Par la voix de Joël Labbé, sénateur écologiste du Morbihan, l’association Ostréiculteur traditionnel porte le débat sur l’étiquetage obligatoire du mode de production des huîtres devant les parlementaires. « Rien ne distingue une huître née en mer des huîtres triploïdes nées en écloserie. Nous devons trouver collectivement une solution législative ou réglementaire », a souligné le sénateur lors d’une conférence de presse qui s’est tenue fin janvier au Sénat.
Depuis des années, l’association ostréicole milite pour une meilleure transparence. Expliquée à la presse nationale et aux politiques, la revendication prend d’autant plus d’ampleur qu’elle touche des consommateurs soucieux du contenu de leur assiette.
Entouré de plusieurs membres de l’association, Joël Labbé a annoncé un colloque de filière sur ce thème début juin au Sénat. Également présente à la conférence, Marie-Hélène des Esgaulx, sénatrice UMP de Gironde et maire de Gujan-Mestras, soutient la demande d’étiquetage : « Le rôle des parlementaires est important pour faire avancer le dossier sur le plan réglementaire. »
Entre 30 et 50 % des huîtres proviennent d’écloseries selon les années. À la différence de celles captées en mer, ces huîtres dites triploïdes sont normalement stériles. Comme elles ne fabriquent pas de laitance, elles grossissent plus vite et leur commercialisation s’étale sur toute l’année. Mais Benoît Le Joubioux, président de l’association Ostréiculteur traditionnel, s’oppose à une forme d’industrialisation de la profession : « La dépendance des ostréiculteurs par rapport aux écloseries s’apparente à celle des agriculteurs vis-à-vis des semenciers.
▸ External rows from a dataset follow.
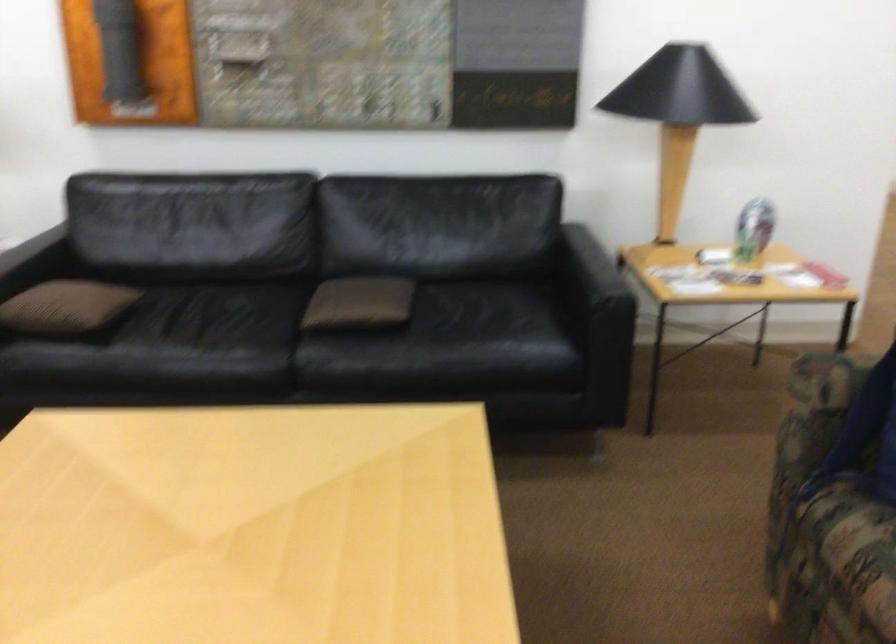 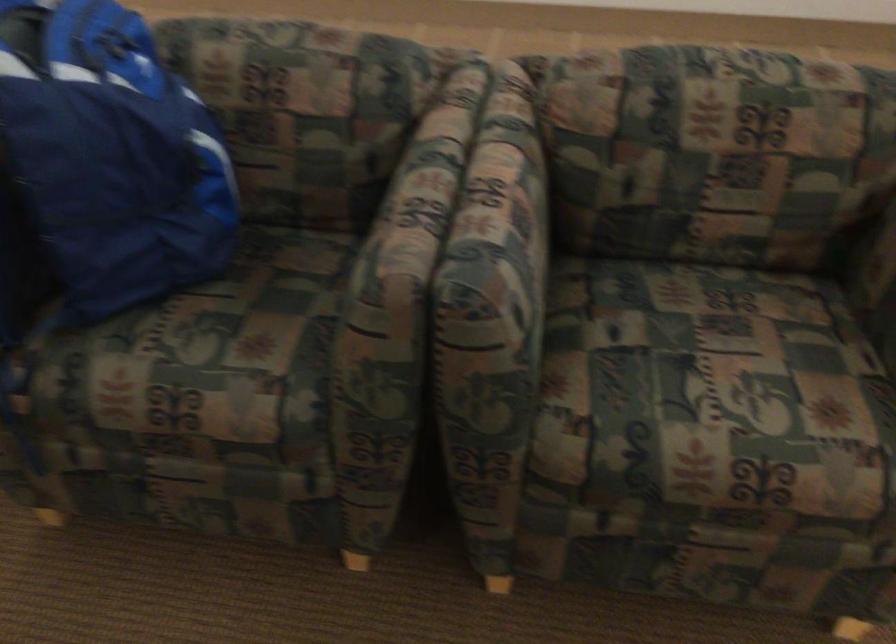 How did the camera likely rotate?

The rotation direction of the camera is right-down. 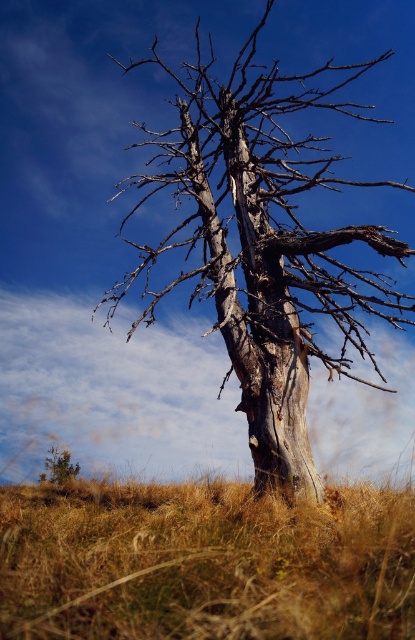 You are standing at the base of the solitary dead tree in the grassy field. You want to place a small decorative stone exactly at the point marked by coordinates point (205, 563). Based on the scene description, will the stone be placed on dry grass or on the dead tree?

The point (205, 563) marks dry grass at lower center, so placing the stone there would place it on the dry grass, not the dead tree.

You are a photographer trying to capture the gray textured tree at center from a low angle. To do this, you need to kneel on the ground. Will the dry grass at lower center interfere with your kneeling position?

The dry grass at lower center is located below the gray textured tree at center, so kneeling there would place you directly beneath the tree. The dry grass at lower center may interfere with your kneeling position as it is positioned where you would need to kneel to capture the tree from a low angle.

You are planning to place a small garden statue that is 1 meter wide between the gray textured tree at center and the brown textured bush at lower left. Based on their widths, will the statue fit between them without overlapping either?

The gray textured tree at center is wider than the brown textured bush at lower left. Since the statue is 1 meter wide, we need to know the exact widths of both objects to determine if the space between them can accommodate the statue. However, the information provided only states that the tree is wider than the bush, but does not specify their exact measurements. Therefore, it is impossible to definitively answer whether the statue will fit without additional data. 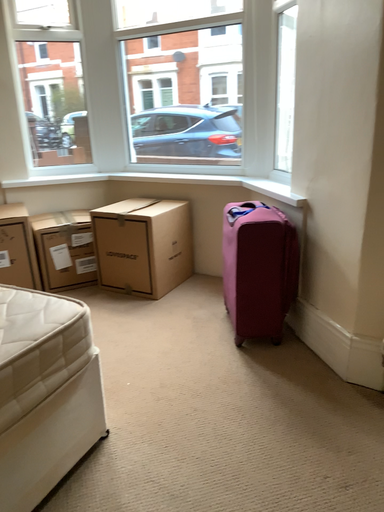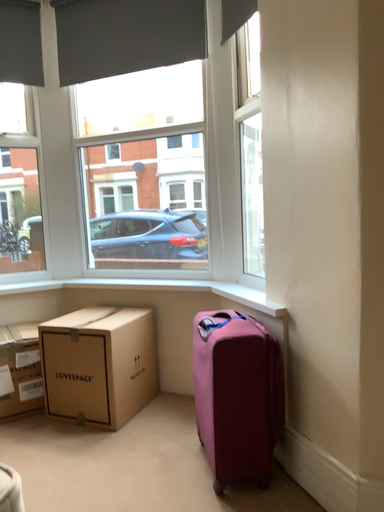 Question: Which way did the camera rotate in the video?

Choices:
 (A) rotated upward
 (B) rotated downward

Answer: (A) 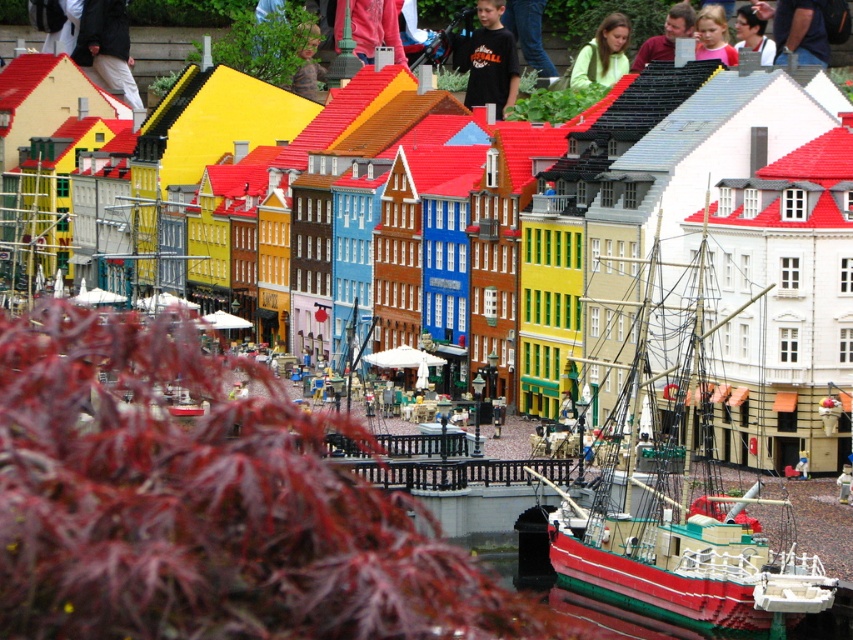 You are a photographer aiming to capture the vibrant miniature town. You notice two shirts displayed at the upper center of the scene. Which shirt would appear larger in your photo if you focus on the matte pink shirt at upper center and the matte black shirt at upper center?

The matte pink shirt at upper center would appear larger in the photo because it is closer to the viewer than the matte black shirt at upper center.

You are a tiny LEGO figure standing at the red leaved bush in the foreground of the miniature town. You see two points marked on the ground ahead of you at coordinates point (730, 65) and point (735, 33). Which point is closer to you?

Point (730, 65) is in front of point (735, 33), so the point (730, 65) is closer to you. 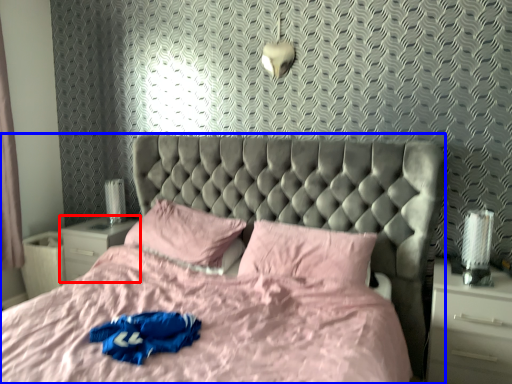 Question: Which object appears farthest to the camera in this image, nightstand (highlighted by a red box) or bed (highlighted by a blue box)?

Choices:
 (A) nightstand
 (B) bed

Answer: (A) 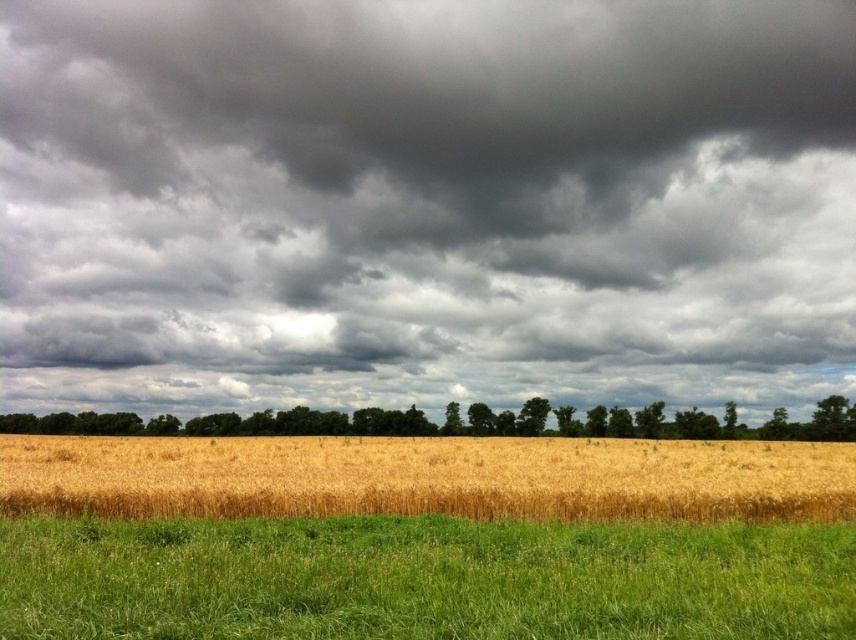 Is green grassy field at lower center below green leafy trees at center?

Incorrect, green grassy field at lower center is not positioned below green leafy trees at center.

Can you confirm if green grassy field at lower center is positioned to the right of green leafy trees at center?

Correct, you'll find green grassy field at lower center to the right of green leafy trees at center.

Is point (290, 612) farther from viewer compared to point (569, 419)?

No, it is not.

The height and width of the screenshot is (640, 856). I want to click on green grassy field at lower center, so click(x=423, y=579).

Does green grassy field at lower center have a greater height compared to golden wheat field at center?

No, green grassy field at lower center is not taller than golden wheat field at center.

Can you confirm if green grassy field at lower center is positioned above golden wheat field at center?

Yes, green grassy field at lower center is above golden wheat field at center.

The image size is (856, 640). I want to click on green grassy field at lower center, so click(423, 579).

Where is `green grassy field at lower center`? The height and width of the screenshot is (640, 856). green grassy field at lower center is located at coordinates (423, 579).

Is dark gray cloud at upper center below green grassy field at lower center?

No, dark gray cloud at upper center is not below green grassy field at lower center.

Can you confirm if dark gray cloud at upper center is positioned above green grassy field at lower center?

Indeed, dark gray cloud at upper center is positioned over green grassy field at lower center.

Where is `dark gray cloud at upper center`? This screenshot has height=640, width=856. dark gray cloud at upper center is located at coordinates (425, 202). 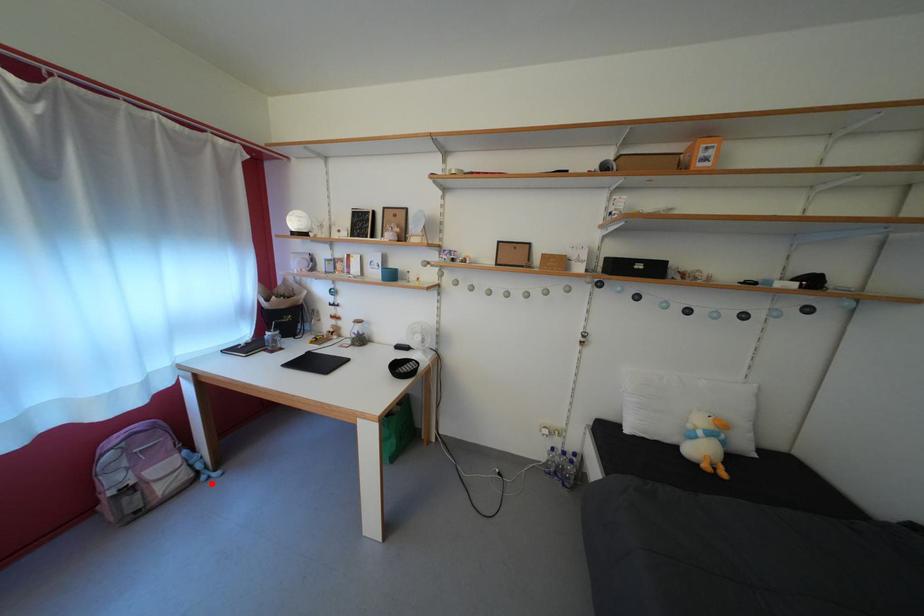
Depuis 2008, toute la profession subit des mortalités liées au variant de l’herpès virus de l’huître. Nous n’incriminons pas les triploïdes car les traditionnels sont aussi touchés. Le problème des triploïdes tient dans l’appauvrissement génétique, parce que la sélection porte sur un nombre restreint de géniteurs. »
D’où le questionnement sur les conséquences d’un affaiblissement du patrimoine génétique qui pourrait jouer sur la résistance des huîtres aux bactéries et aux virus. Guidée par le principe de précaution, l’association demande une sanctuarisation des bassins de captage naturel, en particulier à Arcachon.
Aux préoccupations écologiques s’ajoutent les préoccupations économiques, car une huître née en mer coûte plus cher à produire. Quand le cycle d’une huître triploïde varie de 18 à 30 mois, celui d’une huître née en mer prend trois à quatre ans. Soit environ un de plus, ce qui signifie davantage de besoins en fond de roulement, en surface concédée et en main-d’œuvre. « Si on raisonne en seuils de production par unité de travail, il faut produire au moins 30 à 35 tonnes en mode traditionnel. Avec le cycle plus court de la triploïde, 20 à 25 tonnes suffisent par unité de travail. L’étiquetage permettrait aux ostréiculteurs traditionnels de se différencier, de valoriser leur produit », défend Jean-Noël Yvon, ostréiculteur dans la ria d’Étel.
En collaboration avec Ostréiculteur traditionnel, le Réseau cohérence qui accompagne des agriculteurs et des ostréiculteurs bretons dans une démarche de production durable, étudie la pertinence d’un signe officiel de qualité.